Nós queremos – exatamente isso: ouvir alguém de fora de nosso meio!

O romanceamento do “Hamlet”, que encerra minha “História Universal da Angústia” (ed. Bertrand Brasil, 2005) deriva da pergunta que me fiz ao terminar esse telefonema: “O que é que vou lhes dizer, que eles não saibam?”

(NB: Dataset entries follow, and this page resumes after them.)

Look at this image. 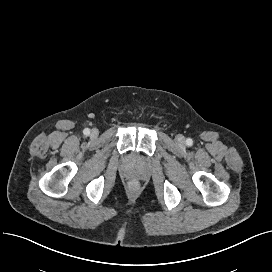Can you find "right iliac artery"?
Returning a JSON list of instances; mask_svg holds the SVG:
<instances>
[{
  "mask_svg": "<svg viewBox=\"0 0 272 272\" xmlns=\"http://www.w3.org/2000/svg\"><path fill=\"white\" fill-rule=\"evenodd\" d=\"M84 135L88 136L90 134V130L88 128L83 130Z\"/></svg>",
  "mask_w": 272,
  "mask_h": 272,
  "instance_id": "right-iliac-artery-1",
  "label": "right iliac artery"
}]
</instances>
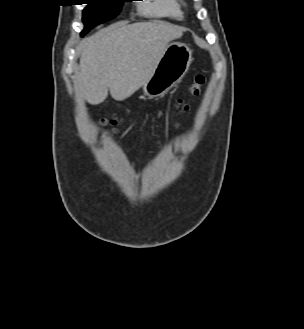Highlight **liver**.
<instances>
[{"instance_id":"1","label":"liver","mask_w":304,"mask_h":329,"mask_svg":"<svg viewBox=\"0 0 304 329\" xmlns=\"http://www.w3.org/2000/svg\"><path fill=\"white\" fill-rule=\"evenodd\" d=\"M183 29L163 21L118 23L82 41L78 86L91 105L123 101L149 81L167 45Z\"/></svg>"}]
</instances>
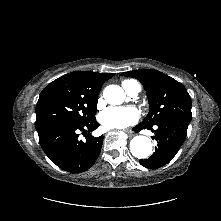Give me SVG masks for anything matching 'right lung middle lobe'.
<instances>
[{"label": "right lung middle lobe", "instance_id": "right-lung-middle-lobe-1", "mask_svg": "<svg viewBox=\"0 0 221 221\" xmlns=\"http://www.w3.org/2000/svg\"><path fill=\"white\" fill-rule=\"evenodd\" d=\"M96 100L97 95L88 94L72 80L59 77L40 94L35 128L40 132L55 125L86 124L95 119Z\"/></svg>", "mask_w": 221, "mask_h": 221}]
</instances>
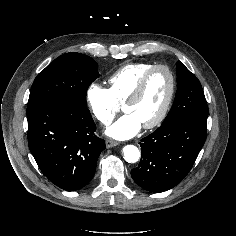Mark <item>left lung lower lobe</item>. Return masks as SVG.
I'll list each match as a JSON object with an SVG mask.
<instances>
[{"label": "left lung lower lobe", "mask_w": 236, "mask_h": 236, "mask_svg": "<svg viewBox=\"0 0 236 236\" xmlns=\"http://www.w3.org/2000/svg\"><path fill=\"white\" fill-rule=\"evenodd\" d=\"M206 135L207 119L184 117L162 124L141 140V160L132 178L153 193L175 187L191 170Z\"/></svg>", "instance_id": "left-lung-lower-lobe-1"}]
</instances>
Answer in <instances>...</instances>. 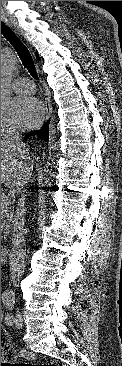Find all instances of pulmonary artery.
<instances>
[{
    "instance_id": "e3ab8cb5",
    "label": "pulmonary artery",
    "mask_w": 122,
    "mask_h": 366,
    "mask_svg": "<svg viewBox=\"0 0 122 366\" xmlns=\"http://www.w3.org/2000/svg\"><path fill=\"white\" fill-rule=\"evenodd\" d=\"M12 88L16 93L29 94L34 91V84L32 81L26 78H17L12 83Z\"/></svg>"
}]
</instances>
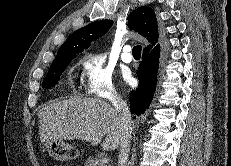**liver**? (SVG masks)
I'll return each instance as SVG.
<instances>
[{
  "instance_id": "obj_1",
  "label": "liver",
  "mask_w": 231,
  "mask_h": 166,
  "mask_svg": "<svg viewBox=\"0 0 231 166\" xmlns=\"http://www.w3.org/2000/svg\"><path fill=\"white\" fill-rule=\"evenodd\" d=\"M41 142L78 139L114 151L121 146L123 123L116 110L99 99L74 97L45 105L38 113Z\"/></svg>"
}]
</instances>
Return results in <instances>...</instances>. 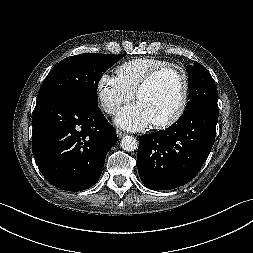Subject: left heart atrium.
I'll list each match as a JSON object with an SVG mask.
<instances>
[{
    "label": "left heart atrium",
    "mask_w": 253,
    "mask_h": 253,
    "mask_svg": "<svg viewBox=\"0 0 253 253\" xmlns=\"http://www.w3.org/2000/svg\"><path fill=\"white\" fill-rule=\"evenodd\" d=\"M115 122L124 129L135 131L150 125L152 119L146 108L142 104L136 102L124 107L118 113Z\"/></svg>",
    "instance_id": "obj_1"
}]
</instances>
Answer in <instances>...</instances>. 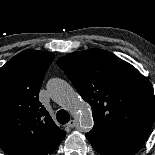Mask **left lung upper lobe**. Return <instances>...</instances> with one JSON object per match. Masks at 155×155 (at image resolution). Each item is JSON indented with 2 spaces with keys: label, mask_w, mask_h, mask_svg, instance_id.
I'll use <instances>...</instances> for the list:
<instances>
[{
  "label": "left lung upper lobe",
  "mask_w": 155,
  "mask_h": 155,
  "mask_svg": "<svg viewBox=\"0 0 155 155\" xmlns=\"http://www.w3.org/2000/svg\"><path fill=\"white\" fill-rule=\"evenodd\" d=\"M57 65L91 105L92 130L152 125L153 86L131 64L111 52L93 48L60 57Z\"/></svg>",
  "instance_id": "left-lung-upper-lobe-1"
}]
</instances>
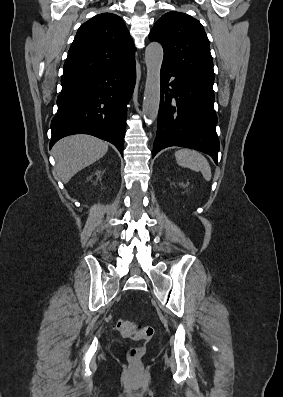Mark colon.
I'll return each mask as SVG.
<instances>
[{
    "label": "colon",
    "instance_id": "1",
    "mask_svg": "<svg viewBox=\"0 0 283 397\" xmlns=\"http://www.w3.org/2000/svg\"><path fill=\"white\" fill-rule=\"evenodd\" d=\"M116 329L118 332L127 338L138 339L142 341H149L153 336V329L149 326H140L138 323L126 319H119L116 322ZM146 347H133L128 351L129 359L136 363L145 354Z\"/></svg>",
    "mask_w": 283,
    "mask_h": 397
}]
</instances>
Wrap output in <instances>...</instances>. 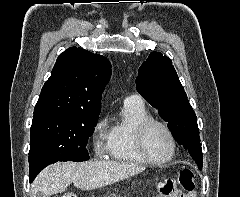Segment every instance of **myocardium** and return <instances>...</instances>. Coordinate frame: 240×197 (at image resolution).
I'll use <instances>...</instances> for the list:
<instances>
[{
	"label": "myocardium",
	"instance_id": "f54148a6",
	"mask_svg": "<svg viewBox=\"0 0 240 197\" xmlns=\"http://www.w3.org/2000/svg\"><path fill=\"white\" fill-rule=\"evenodd\" d=\"M152 125L161 126L166 131V133L168 134V136L170 138L172 149H171V154L166 159H163V160L153 159L147 152V149L145 146V134H146V131L148 130V128ZM133 141H134L135 148H136L137 152L139 153V155L146 162L153 164V165L161 166V165H165V164L171 162L175 158V155L177 152V141L173 134V131L171 130V128L168 126L167 123H165L164 121L157 119V118L148 117V118L144 119L143 121L139 122L133 130Z\"/></svg>",
	"mask_w": 240,
	"mask_h": 197
}]
</instances>
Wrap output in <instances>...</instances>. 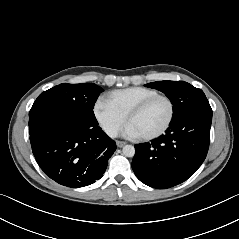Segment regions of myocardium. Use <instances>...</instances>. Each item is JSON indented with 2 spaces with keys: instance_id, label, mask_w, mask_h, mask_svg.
Masks as SVG:
<instances>
[{
  "instance_id": "1",
  "label": "myocardium",
  "mask_w": 239,
  "mask_h": 239,
  "mask_svg": "<svg viewBox=\"0 0 239 239\" xmlns=\"http://www.w3.org/2000/svg\"><path fill=\"white\" fill-rule=\"evenodd\" d=\"M158 99H165L168 102L170 107L169 118L167 122L164 124V126L161 129H159L157 132L153 134L145 135V136H140L141 140L150 141V140H154L161 137L168 131V129L173 123V120L175 117V111H176L174 101L168 95L160 94V93L146 98L145 100L137 104L135 107H133L127 115V121L129 122L134 116L143 112L150 104H152L154 101Z\"/></svg>"
}]
</instances>
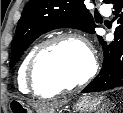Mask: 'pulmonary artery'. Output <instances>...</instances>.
I'll return each mask as SVG.
<instances>
[{"label":"pulmonary artery","instance_id":"e3ab8cb5","mask_svg":"<svg viewBox=\"0 0 123 113\" xmlns=\"http://www.w3.org/2000/svg\"><path fill=\"white\" fill-rule=\"evenodd\" d=\"M101 12L104 15L108 16L110 14V8L108 6H106V5H104V6L101 7Z\"/></svg>","mask_w":123,"mask_h":113}]
</instances>
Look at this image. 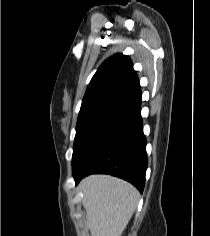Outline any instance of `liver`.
<instances>
[{
  "label": "liver",
  "instance_id": "6515ba94",
  "mask_svg": "<svg viewBox=\"0 0 210 236\" xmlns=\"http://www.w3.org/2000/svg\"><path fill=\"white\" fill-rule=\"evenodd\" d=\"M91 236H121L139 200L137 189L110 175H90L80 185Z\"/></svg>",
  "mask_w": 210,
  "mask_h": 236
}]
</instances>
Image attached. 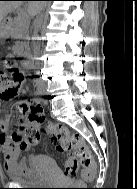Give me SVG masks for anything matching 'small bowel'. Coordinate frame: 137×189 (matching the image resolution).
<instances>
[{
  "label": "small bowel",
  "mask_w": 137,
  "mask_h": 189,
  "mask_svg": "<svg viewBox=\"0 0 137 189\" xmlns=\"http://www.w3.org/2000/svg\"><path fill=\"white\" fill-rule=\"evenodd\" d=\"M20 86V85H19ZM27 106L26 102H22L19 106L20 121L19 125L27 126L28 122L25 118L24 107ZM13 111L7 110L0 116V148L3 153L4 166L8 171H19L27 167V162L20 159V153L28 148V145L16 140L13 134H9ZM33 159V156H30Z\"/></svg>",
  "instance_id": "obj_1"
}]
</instances>
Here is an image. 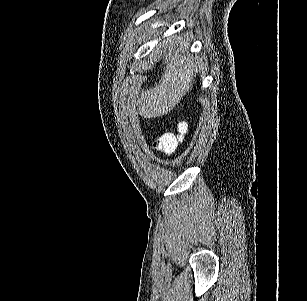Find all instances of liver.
Returning <instances> with one entry per match:
<instances>
[{
    "label": "liver",
    "mask_w": 307,
    "mask_h": 301,
    "mask_svg": "<svg viewBox=\"0 0 307 301\" xmlns=\"http://www.w3.org/2000/svg\"><path fill=\"white\" fill-rule=\"evenodd\" d=\"M159 34H163V30L156 36ZM156 50L162 52V64L165 66H161L159 82H155L147 90H142L140 100H137L138 112L143 118L162 116L170 112L187 92H190L199 72V56H192L189 42H178L174 34L160 40Z\"/></svg>",
    "instance_id": "6515ba94"
}]
</instances>
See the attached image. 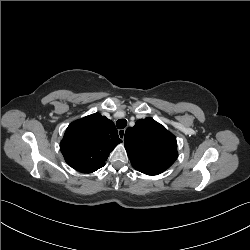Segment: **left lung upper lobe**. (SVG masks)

- Bem – comecei a palestra, com ar gozador. – Tenho uma enorme vantagem sobre vocês: um curso de contabilidade.

Todo mundo riu.

- Acontece – prossegui – que o criador da contabilidade que tanto pratiquei, depois, como subgerente da agência do Banco do Brasil de Pombal, nos anos 60, foi o Fra Luca Pacioli, o mesmo matemático que escreveu – com ilustrações de Da Vinci – o "De Divina Proportione" – com cálculos que tanto serviram para a criação da “Última Ceia” e da “Gioconda”, como para a do roteiro do “Couração Potenkim” – do Eisenstein, como já tinham sido úteis aos arquitetos Calícrates e Ictinos na concepção do Pártenon e... serviram para as peças de meu amigo Biu Shakespeare.

Foi flagrante a diferença que senti, durante o curso ginasial, entre a maneira como a História – do Brasil, das Américas e a Universal – me era didaticamente passada nos livros e aulas, e a – apaixonada - que passei a conhecer por um de seus grandes espelhos – a da Arte.
El Greco
Eu tenho a História da Arte de Sheldon Cheney – publicada pela Livraria Martins Editora em quatro volumes encadernados, de 1953 – mas devo tê-la comprado dois anos depois, com meu primeiro emprego. Até hoje me deslumbra o texto, em tradução de Sérgio Millet, quando menciona, em El Greco, “a modelagem supersensível das mãos (...), indicadora da emoção e caráter”, “a luz de relâmpago, as involuções das nuvens e do panejamento, o contraponto flutuante de claro e escuro”, “um verde pálido ou triste, azuis frios, amarelo-limão ou ocre, vermelho de vinho (...) secundados pelos pardos e cinzentos”.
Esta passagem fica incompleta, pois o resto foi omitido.